Robust asphaltene onset pressure prediction using ensemble learning

Most works on asphaltene onset pressure (AOP) prediction rely on a single model without making them robust against noise. This paper adopts a robust approach to training three machine learning models-Multi-Layer Perceptron (MLP), CatBoost, and Random Forest (RF)-to predict AOP as a function of oil composition, SARA fractions, saturation pressure, and temperature. Moreover, a Power-Law Ensemble Model (PLEM) is used to integrate the predictions obtained from the individual experts. Robustness was achieved by tuning the hyperparameters using 5-fold cross-validation with multiple sets of noisy data. Results revealed that the robust approach enabled models to outperform standard ones on noisy data by >10 %, while keeping a good performance on original data.
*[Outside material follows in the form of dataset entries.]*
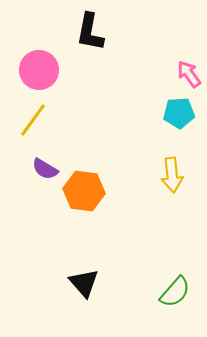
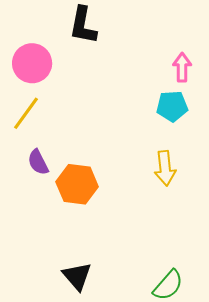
pink arrow: (189, 74) -> (182, 67), turned 36
purple semicircle: (45, 169) -> (38, 162), turned 32

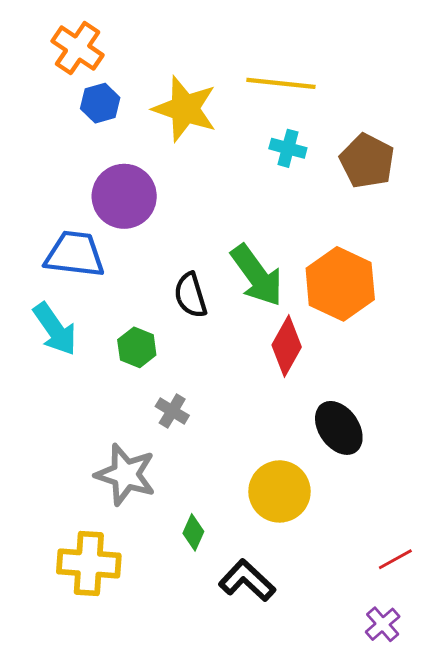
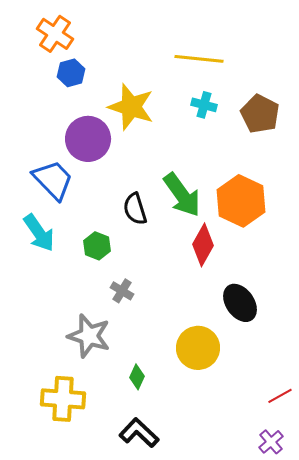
yellow star: (185, 109) -> (131, 107), moved
blue trapezoid: (75, 254) -> (53, 180), turned 39
black L-shape: (247, 580) -> (139, 433), moved

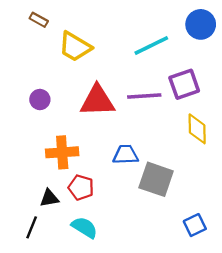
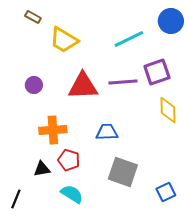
gray square: (156, 179) -> (123, 172), moved
black line: (32, 227) -> (16, 199), moved

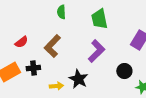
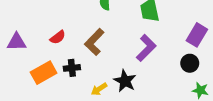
black circle: (124, 71) -> (190, 63), moved
yellow arrow: (56, 86) -> (99, 89), turned 152

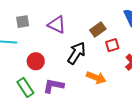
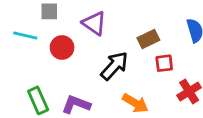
red circle: (36, 61) -> (62, 48), moved

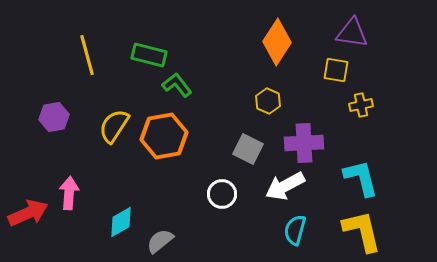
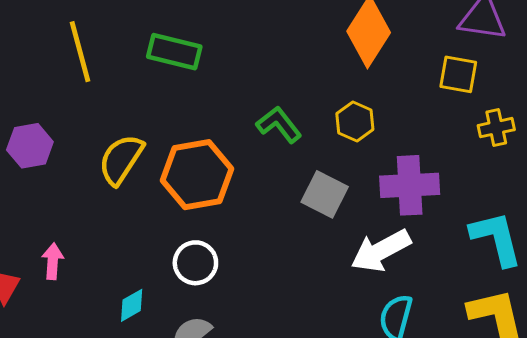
green L-shape: (177, 85) -> (279, 125), moved
pink arrow: (69, 193) -> (53, 261), size x0.7
white circle: (222, 194) -> (195, 263), moved
cyan diamond: (121, 222) -> (132, 305), size x0.7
The PLEM could increase the coefficient of determination by a minimum of 3.4 % relative to the best individual data-driven model, regardless of the tuning strategy. Additionally, the proposed approach outperformed thermodynamic and mathematical models. In the end, Sobol's sensitivity analysis showed that the concentration of C1-C7+, asphaltenes, saturates, CO2, and the saturation pressure had a positive impact on AOP, while the temperature and the concentration of N2, H2S, resins, and aromatics had negative effects. The value of the work is leveraging three distinct models to predict AOP and employing a robust hyperparameter tuning approach to make the models robust against measurement errors. The findings indicate that robust hyperparameter tuning increases the stability of the models, while combining the outputs of the models improves the prediction accuracy.